Friday, May 2, 2008

mommy dearest?

Here's a hard-hitting question courtesy of CNN:

Do you mommy your husband?

The article describes women who style, feed and even bathe their husbands. (And no, that last one isn't as hot as it sounds. It involves back-washing.)

An excerpt:

Women find themselves mothering their husbands because of societal pressures to be the ultimate woman, says Pepper Schwartz, a sociology professor at the University of Washington in Seattle.

"We've been taught that the way to show love is to do for others," she says. And, according to Schwartz, some women believe that the more they nurture, the better a woman they are.

Granted, no one wants to take care of their significant other to the point of a parent-child relationship. But where do you draw the line between compassion and babying?

And ladies...is there any kind of maternal role that should extend to romantic relationships?

chairing, not sharing

Someone (kind of) smart has devised these "seat savers" to keep your bar chair free while you're on a bathroom break.

Seeing as they look kind of, um, paper, I don't know how well they serve their purpose.

It addresses a valid pet peeve, though.

Equally frustrating are partiers on the other side of the coin -- those who hold a big chunk of seats for friends who take 20 minutes to show up.

Thoughts?

picture this

Today's paper features my article about the way military spouses share family photos with spouses deployed overseas.

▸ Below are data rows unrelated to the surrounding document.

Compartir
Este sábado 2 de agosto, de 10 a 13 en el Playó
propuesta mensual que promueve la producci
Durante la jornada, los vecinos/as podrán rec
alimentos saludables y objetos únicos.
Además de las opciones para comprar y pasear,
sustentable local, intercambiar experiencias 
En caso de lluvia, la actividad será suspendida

One aspect unrelated to my interviewees that I left out of the article was my e-mail exchange with this local photographer, who does erotic art and body painting in addition to traditional portraits. Some 45 percent of his client base is "women wanting to send their better half overseas something special," he said.

Give it a try if you're looking to spice up your care packages, ladies.

On another note...do you think people have become less leery about sending photos, provocative ones in particular, via computer or cell phone?

pants-off dance-off

Happy Friday!

OK, now that we got that out of the way...take your pants off. Now.

(No, I am not hitting on you. But yes, I am usually that aggressive. Thanks for asking.)

Anyway, today is officially No Pants Day. An excerpt from the worldwide holiday's Web site:

When large groups of people parade around in public without their pants, amazing things are bound to happen. At the very least, you’ll take your drab, wretched life a little less seriously, at least for one day.

Read more here.

Thursday, May 1, 2008

what's going on tonight?

Don't forget...the Columbus Catfish play at 7 p.m. in Golden Park, 100 Fourth St. It's Thirsty Thursday, so beer is $1.

Here are your music offerings:

*Crowfield, 10 p.m. Soho Bar & Grill, $5 (free for military). 706-568-3316.

*Whisky Bent, 10 p.m. Scruffy Murphy's, free. 706-322-3460.

*Java Monkey, 10 p.m. Belloo's, $5. 706-494-1584.

Have fun!

combat dating zones

Today's nightlife column talks about the way women react to military guys downtown -- especially given the 1,400 single soldiers who are returning to town.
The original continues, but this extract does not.